Based on the RMSE, the best predicitive model is the optimal BIC model since it has the smallest RMSE. In contrast, the worst predicitive model is the full model since it has the largest RMSE. And both the optimal model from part (b) and the stepwise selection mdoel perform similarly to the optimal BIC model.

(h) Given the estimates of predictive accuracy from parts (f) and (g) indicate which estimates you believe to be more accurate. In other words, indicate which validation approach (i.e., cross validation vs. k-fold cross validation) you believe will most accurately estimate the predictive capability of a model. Briefly explain your rationale.

In our case, we see that the 10-fold cross validation uses all of the data provided and giving us a more accurate predictive model. Therefore, the k-fold corss validation estimates are more accurate than cross validation since k-cross validation follows the 80-20 parition we want instead of individual partitions like in cross validation.

(i) Accounting for all of the analyses you’ve performed (i.e., multicollinearity, goodness-of-fit, and predictive accuracy), which model would you be most comfortable using? Briefly justify your choice. [Note: I’m not looking for a right or wrong answer here; I want to see that you can sensibly and eloquently justify your choice].
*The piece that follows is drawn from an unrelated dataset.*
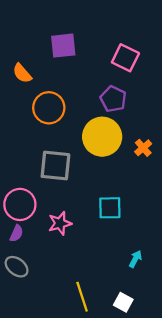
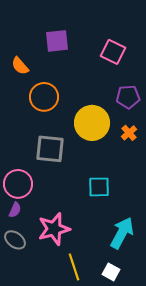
purple pentagon: (113, 99) -> (128, 97), moved, turned -30
pink star: (60, 223) -> (54, 229), moved, size x1.5
cyan arrow: (135, 259) -> (122, 233), size x2.0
I'd be more comfortable using the optimal BIC model since we see in part (g) that it is the best predictive model when using 10-fold cross validation which we discussed in (h) has the best accuracy over cross-validation results. Another reason for this decision is that the optimal BIC model is also protected from multicollinearity compared to other models. This protection comes from the model only containing one of the multicollinear explanatory varibales.